Fast rescan with BIP157 block filters (wallet)

Host: jnewbery


  • BIP 158 defines compact block filters: compact representations of data in a block.
  • Compact block filters use Golomb-Rice coding for compression and can give a probabilistic answer to the question “does the block contain x?” There are no false negatives (if x is in the block, the answer will never be ‘no’), but there are false positives (if x is not in the block, the answer may be ‘yes’). The false positive rate is a parameter of the filter construction.
  • BIP 158 also specifies one filter type called Basic block filters, which encode the scriptPubKeys of all the UTXOs spent in the block, and the scriptPubKeys of all the new UTXOs created in the block.
  • PR 12254 implemented compact block filters in Bitcoin Core, and PR 14121 added a new index, which stores the compact block filters for blocks that have been validated.
  • When rescanning, the wallet wants to know whether there are any transactions that send outputs to addresses it owns or spends those outputs. Currently rescan is done by iterating through every transaction in every block (from the rescan start point).
  • Rescanning the entire block chain can typically take half an hour or more.
  • This PR changes the rescan logic to first compute a Golomb-Coded Set of all the wallet’s scripts, and then tests for matches against all blocks in the block chain. Only blocks with a positive match need to be fetched and scanned by the wallet.
  • This functionality can only be used if a compact block filter index has been constructed by the node. Use the -blockfilterindex=1 argument.

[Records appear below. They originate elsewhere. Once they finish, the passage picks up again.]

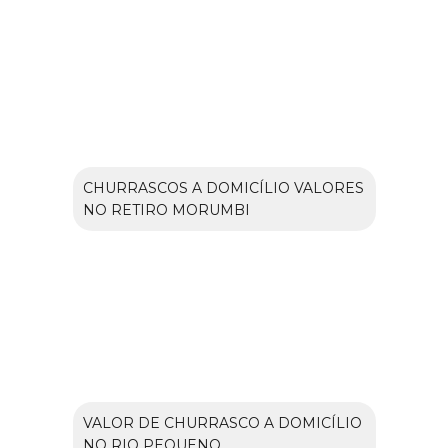
CHURRASCOS A DOMICÍLIO VALORES
NO RETIRO MORUMBI
VALOR DE CHURRASCO A DOMICÍLIO
NO RIO PEQUENO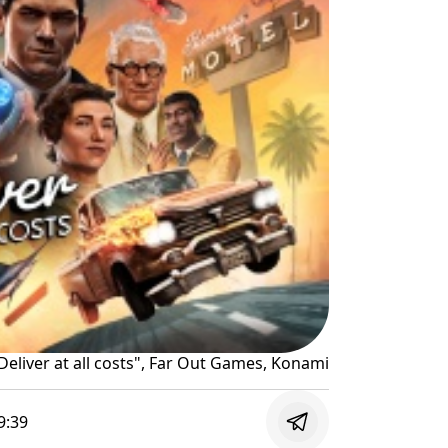
Deliver at all costs", Far Out Games, Konami
9:39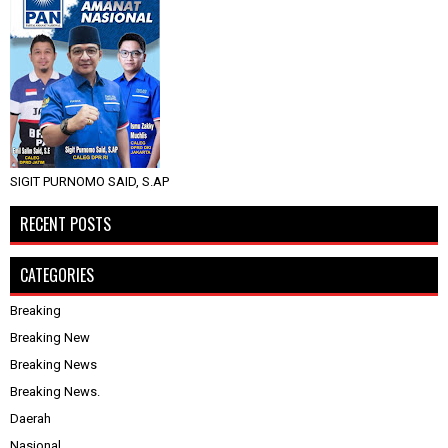
SIGIT PURNOMO SAID, S.AP
RECENT POSTS
CATEGORIES
Breaking
Breaking New
Breaking News
Breaking News.
Daerah
Nasional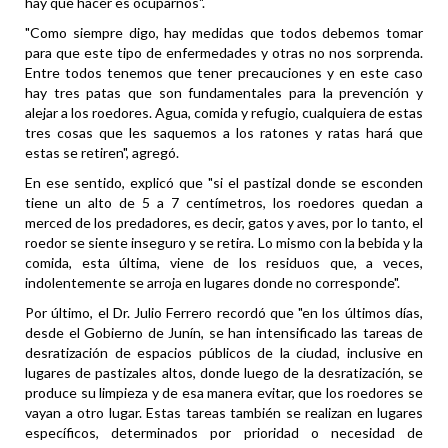
hay que hacer es ocuparnos".
"Como siempre digo, hay medidas que todos debemos tomar
para que este tipo de enfermedades y otras no nos sorprenda.
Entre todos tenemos que tener precauciones y en este caso
hay tres patas que son fundamentales para la prevención y
alejar a los roedores. Agua, comida y refugio, cualquiera de estas
tres cosas que les saquemos a los ratones y ratas hará que
estas se retiren", agregó.
En ese sentido, explicó que "si el pastizal donde se esconden
tiene un alto de 5 a 7 centímetros, los roedores quedan a
merced de los predadores, es decir, gatos y aves, por lo tanto, el
roedor se siente inseguro y se retira. Lo mismo con la bebida y la
comida, esta última, viene de los residuos que, a veces,
indolentemente se arroja en lugares donde no corresponde".
Por último, el Dr. Julio Ferrero recordó que "en los últimos días,
desde el Gobierno de Junín, se han intensificado las tareas de
desratización de espacios públicos de la ciudad, inclusive en
lugares de pastizales altos, donde luego de la desratización, se
produce su limpieza y de esa manera evitar, que los roedores se
vayan a otro lugar. Estas tareas también se realizan en lugares
específicos, determinados por prioridad o necesidad de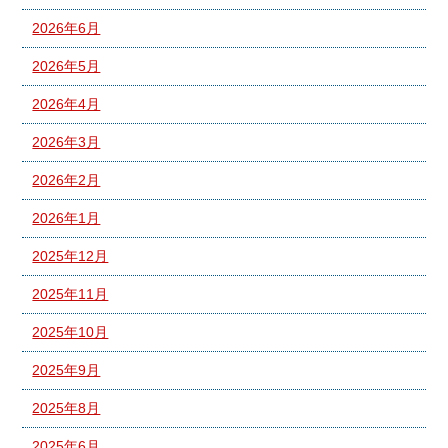
2026年6月
2026年5月
2026年4月
2026年3月
2026年2月
2026年1月
2025年12月
2025年11月
2025年10月
2025年9月
2025年8月
2025年6月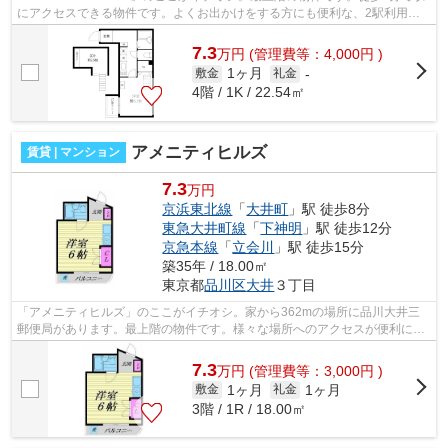
にアクセスできる物件です。よくお出かけをする方にも便利な、2駅利用可
能な物件です。できるだけ早めに不動産情...
7.3
万
円
(管理費等：4,000円 )
1ヶ月
敷金
礼金
-
4階 / 1K / 22.54㎡
アメニティヒルズ
賃貸 | マンション
7.3
万円
京浜東北線
「
大井町
」駅 徒歩8分
東急大井町線
「
下神明
」駅 徒歩12分
京急本線
「
立会川
」駅 徒歩15分
築35年 / 18.00㎡
東京都
品川区
大井
３丁目
「アメニティヒルズ」のここがイチオシ。家から362mの場所に品川大井三
郵便局があります。最上階の物件です。様々な場所へのアクセスが便利にな
る、2駅利用可能なマンションです。品川...
7.3
万
円
(管理費等：3,000円 )
1ヶ月
1ヶ月
敷金
礼金
3階 / 1R / 18.00㎡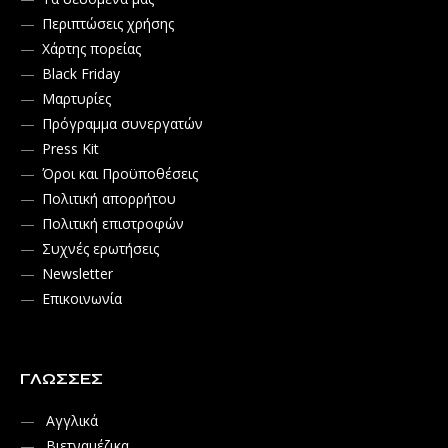
Περιπτώσεις χρήσης
Χάρτης πορείας
Black Friday
Μαρτυρίες
Πρόγραμμα συνεργατών
Press Kit
Όροι και Προϋποθέσεις
Πολιτική απορρήτου
Πολιτική επιστροφών
Συχνές ερωτήσεις
Newsletter
Επικοινωνία
ΓΛΏΣΣΕΣ
Αγγλικά
Βιετναμέζικα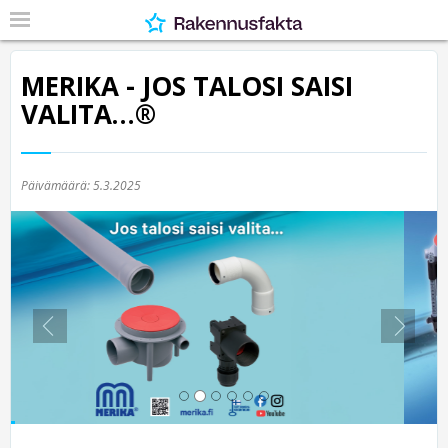
MERIKA - JOS TALOSI SAISI
VALITA…®
Päivämäärä:
5.3.2025
Previous
Nex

  1. Did you review the PR? Concept ACK, approach ACK, tested ACK, or NACK? (Don’t forget to put your PR review on GitHub.)

  2. What steps did you take, beyond reading the code?

  3. How many scripts will a newly created wallet have? How many items will be added to the GCS returned by GetAllRelevantScriptPubKeys()?

  4. What is the false positive rate for Basic compact block filters? How many false positive blocks would you expect a newly created block to retrieve if scanning the entire block-chain? (note that newly created keys have birthdays which mean they don’t actually have to scan before the key was generated).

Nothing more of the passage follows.